[Source records]
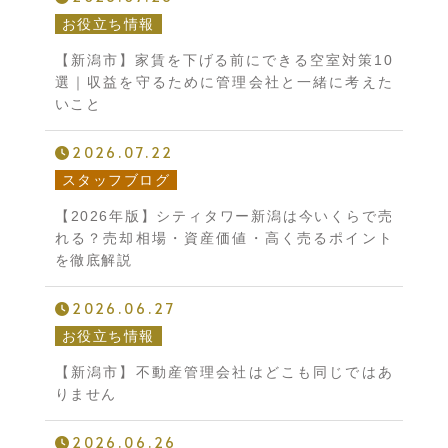
お役立ち情報
【新潟市】家賃を下げる前にできる空室対策10
選｜収益を守るために管理会社と一緒に考えた
いこと
2026.07.22
スタッフブログ
【2026年版】シティタワー新潟は今いくらで売
れる？売却相場・資産価値・高く売るポイント
を徹底解説
2026.06.27
お役立ち情報
【新潟市】不動産管理会社はどこも同じではあ
りません
2026.06.26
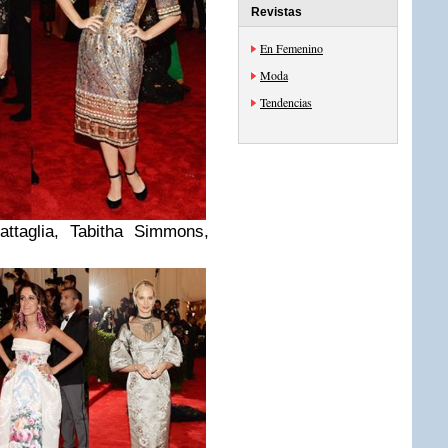
Revistas
En Femenino
Moda
Tendencias
ttaglia, Tabitha Simmons,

• _ACTION ITEM_: Write the data above out exactly. Leave out any pictures.

• _SOLUTION TO THIS TASK_:
お役立ち情報
【新潟市】家賃を下げる前にできる空室対策10
選｜収益を守るために管理会社と一緒に考えた
いこと
2026.07.22
スタッフブログ
【2026年版】シティタワー新潟は今いくらで売
れる？売却相場・資産価値・高く売るポイント
を徹底解説
2026.06.27
お役立ち情報
【新潟市】不動産管理会社はどこも同じではあ
りません
2026.06.26
Revistas
En Femenino
Moda
Tendencias
ttaglia, Tabitha Simmons,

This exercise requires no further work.